Gupta Himanshu, Verma Om Prakash
Department of Instrumentation and Control Engineering, Dr. B R Ambedkar National Institute of Technology, Jalandhar, India.
Evol Intell. 2023;16(3):739-757. doi: 10.1007/s12065-022-00704-3. Epub 2022 Mar 9.
The COVID-19 pandemic has badly affected people of all ages globally. Therefore, its vaccine has been developed and made available for public use in unprecedented times. However, because of various levels of hesitancy, it did not have general acceptance. The main objective of this work is to identify the risk associated with the COVID-19 vaccines by developing a prognosis tool that will help in enhancing its acceptability and therefore, reducing the lethality of SARS-CoV-2. The obtained raw VAERS dataset has three files indicating medical history, vaccination status, and post vaccination symptoms respectively with more than 354 thousand samples. After pre-processing, this raw dataset has been merged into one with 85 different attributes however, the whole analysis has been subdivided into three scenarios ((i) medical history (ii) reaction of vaccination (iii) combination of both). Further, Machine Learning (ML) models which includes Linear Regression (LR), Random Forest (RF), Naive Bayes (NB), Light Gradient Boosting Algorithm (LGBM), and Multilayer feed-forward perceptron (MLP) have been employed to predict the most probable outcome and their performance has been evaluated based on various performance parameters. Also, the chi-square (statistical), LR, RF, and LGBM have been utilized to estimate the most probable attribute in the dataset that resulted in death, hospitalization, and COVID-19. For the above mentioned scenarios, all the models estimates different attributes (such as cardiac arrest, Cancer, Hyperlipidemia, Kidney Disease, Diabetes, Atrial Fibrillation, Dementia, Thyroid, etc.) for death, hospitalization, and COVID-19 even after vaccination. Further, for prediction, LGBM outperforms all the other developed models in most of the scenarios whereas, LR, RF, NB, and MLP perform satisfactorily in patches. The male population in the age group of 50-70 has been found most susceptible to this virus. Also, people with existing serious illnesses have been found most vulnerable. Therefore, they must be vaccinated in close observations. Generally, no serious adverse effect of the vaccine has been observed therefore, people must vaccinate themselves without any hesitation at the earliest. Also, the model developed using LGBM establishes its supremacy over all the other prediction models. Therefore, it can be very helpful for the policymakers in administrating and prioritizing the population for the different vaccination programs.

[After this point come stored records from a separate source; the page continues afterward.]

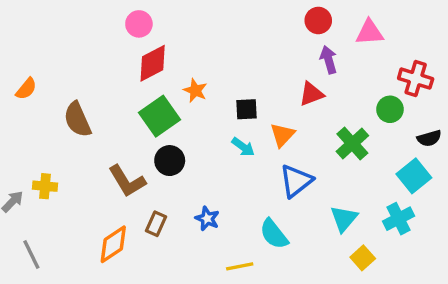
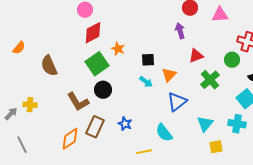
purple arrow: (329, 60) -> (180, 31), moved
red triangle: (311, 94) -> (196, 56), moved
cyan cross: (399, 219) -> (237, 124), turned 36
brown rectangle: (156, 224) -> (95, 127), size x1.5
yellow square: (363, 258) -> (216, 147), turned 32

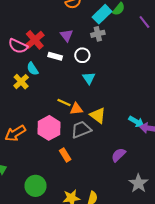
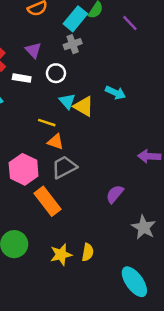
yellow line: (64, 102) -> (47, 123), moved
orange triangle: (76, 109) -> (55, 142), turned 32
yellow triangle: (98, 115) -> (84, 106), moved
cyan arrow: (136, 122) -> (115, 93), moved
orange rectangle: (65, 155) -> (47, 201), size x1.6

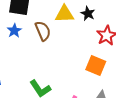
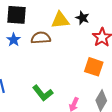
brown semicircle: (43, 31) -> (41, 38), turned -66

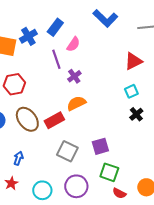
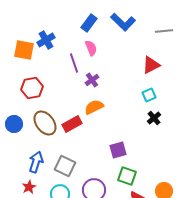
blue rectangle: (55, 27) -> (89, 23), moved
pink semicircle: (73, 44) -> (91, 48), turned -56
gray square: (67, 151) -> (65, 166), moved
blue arrow: (18, 158) -> (36, 162), size x1.5

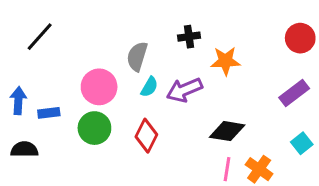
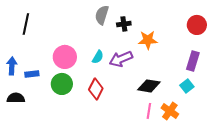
black line: (40, 37) -> (26, 24), turned -30
gray semicircle: (137, 56) -> (102, 15), moved
purple rectangle: (294, 93) -> (193, 61), turned -36
cyan square: (302, 143) -> (187, 86), moved

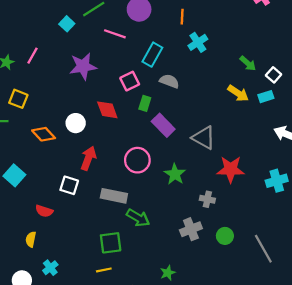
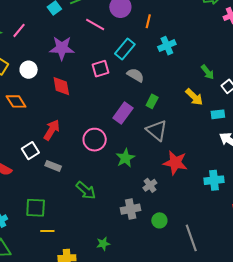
orange line: (182, 17) -> (148, 21), moved
cyan rectangle: (266, 97) -> (218, 114), moved
green rectangle: (145, 103) -> (152, 101), moved
red diamond: (107, 110) -> (61, 86), moved
white circle: (76, 123) -> (29, 70), moved
purple rectangle: (163, 125) -> (123, 113), turned 70
white square: (69, 185) -> (30, 151), turned 30
gray rectangle: (114, 196) -> (53, 166), moved, size x0.7
gray cross: (207, 199) -> (150, 185), turned 32
green square: (111, 243) -> (36, 208), moved

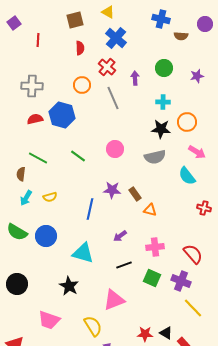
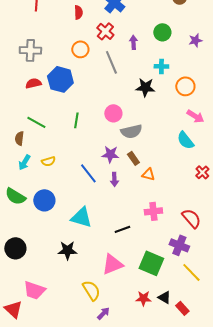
black star: (161, 129) -> (145, 87), moved
green line: (78, 156) -> (76, 120), turned 63
gray semicircle: (155, 157) -> (131, 131), moved
red cross: (204, 208) -> (202, 172), turned 32
blue line: (90, 209) -> (88, 173), turned -50
purple arrow: (120, 236) -> (114, 179), moved, turned -56
green square: (152, 278) -> (151, 263), moved, size x1.4
black star: (69, 286) -> (67, 250), turned -30
pink trapezoid: (49, 320) -> (34, 290), moved

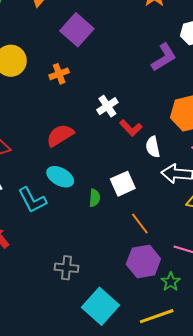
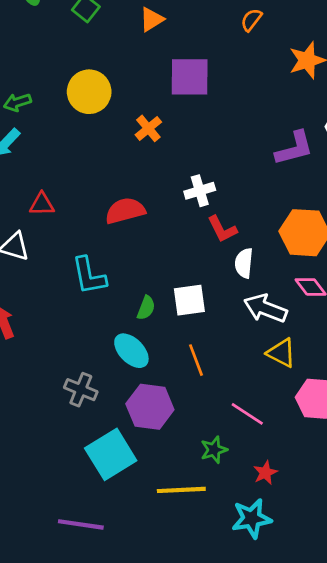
purple square: (77, 30) -> (190, 77), turned 32
orange cross: (59, 74) -> (148, 128), turned -36
cyan ellipse: (60, 177) -> (131, 351), moved
cyan L-shape: (32, 200) -> (89, 276), moved
purple hexagon: (143, 261) -> (150, 407), moved

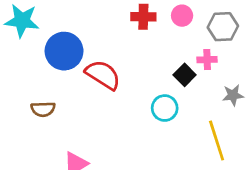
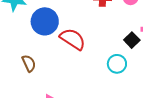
brown semicircle: (43, 109) -> (29, 63), turned -114

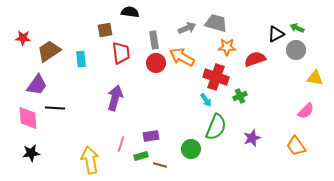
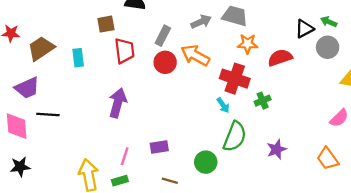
gray rectangle: (154, 40) -> (163, 36), turned 36
purple trapezoid: (37, 85) -> (27, 88), turned 30
green rectangle: (141, 156) -> (120, 181), moved

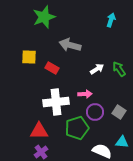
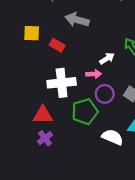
white arrow: (97, 69) -> (107, 59), moved

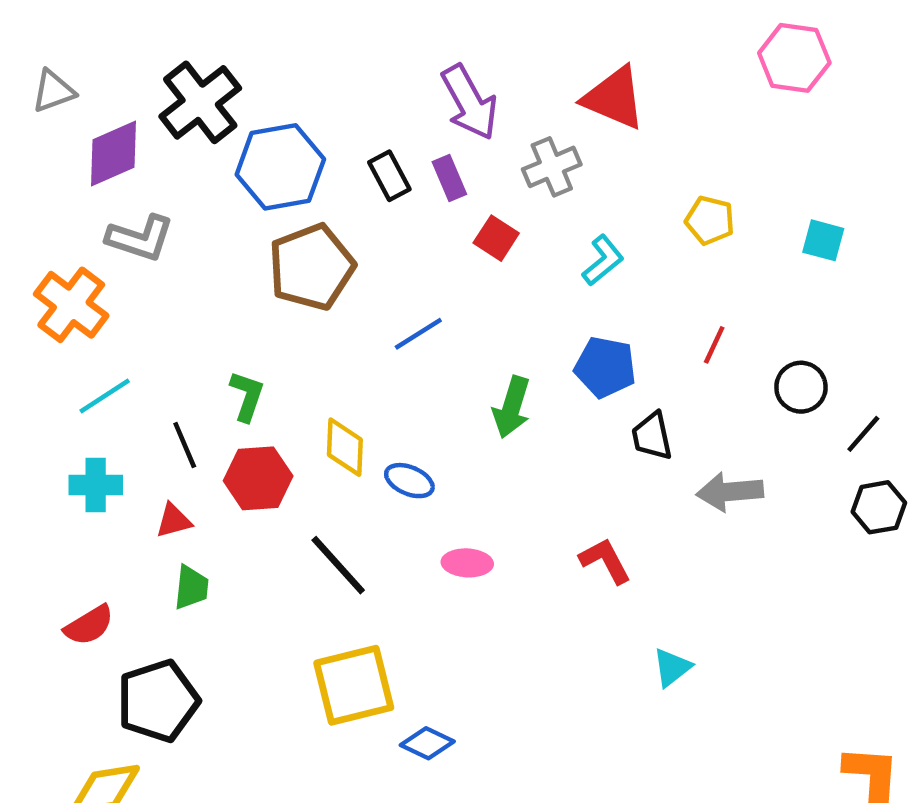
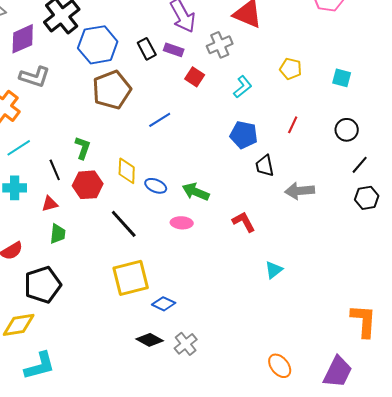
purple rectangle: (449, 178) -> (174, 50), turned -48
black circle: (801, 387) -> (347, 130), moved
green arrow: (512, 407) -> (196, 192), moved, turned 96

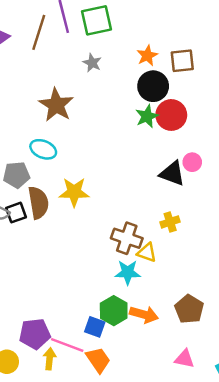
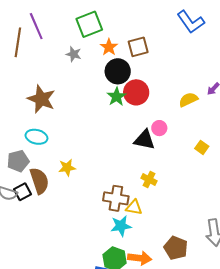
green square: (96, 20) -> (89, 24), moved
gray star: (92, 63) -> (74, 54), moved
yellow star: (74, 192) -> (67, 168), size x0.7
yellow cross: (170, 222) -> (149, 180), turned -35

新冠疫情对全球所有年龄段的人群都造成了严重影响。因此,其疫苗在前所未有的时期被研发出来并可供公众使用。然而,由于不同程度的犹豫态度,它并未得到普遍接受。这项工作的主要目标是通过开发一种预后工具来识别与新冠疫苗相关的风险,这将有助于提高其可接受性,从而降低新冠病毒的致死率。所获得的原始疫苗不良事件报告系统(VAERS)数据集有三个文件,分别指示病史、疫苗接种状态和接种后症状,样本超过35.4万个。经过预处理后,这个原始数据集被合并为一个包含85个不同属性的数据集,不过,整个分析被细分为三种情况((i)病史 (ii)疫苗接种反应 (iii)两者结合)。此外,机器学习(ML)模型,包括线性回归(LR)、随机森林(RF)、朴素贝叶斯(NB)、轻梯度提升算法(LGBM)和多层前馈神经网络(MLP),已被用于预测最可能的结果,并根据各种性能参数对其性能进行评估。此外,卡方检验(统计方法)、LR、RF和LGBM已被用于估计数据集中导致死亡、住院和感染新冠的最可能属性。对于上述情况,即使在接种疫苗后,所有模型针对死亡、住院和感染新冠估计的不同属性(如心脏骤停、癌症、高脂血症、肾脏疾病、糖尿病、心房颤动、痴呆、甲状腺等)。此外,在大多数情况下,对于预测而言,LGBM的表现优于所有其他已开发的模型,而LR、RF、NB和MLP在某些方面表现令人满意。已发现年龄在50至70岁的男性人群最易感染这种病毒。此外,已发现患有现有严重疾病的人最脆弱。因此,他们必须在密切观察下接种疫苗。一般来说,未观察到疫苗有严重的不良反应,因此,人们必须尽早毫不犹豫地接种疫苗。此外,使用LGBM开发的模型确立了其相对于所有其他预测模型的优势。因此,它对政策制定者管理不同的疫苗接种计划并对人群进行优先级排序可能非常有帮助。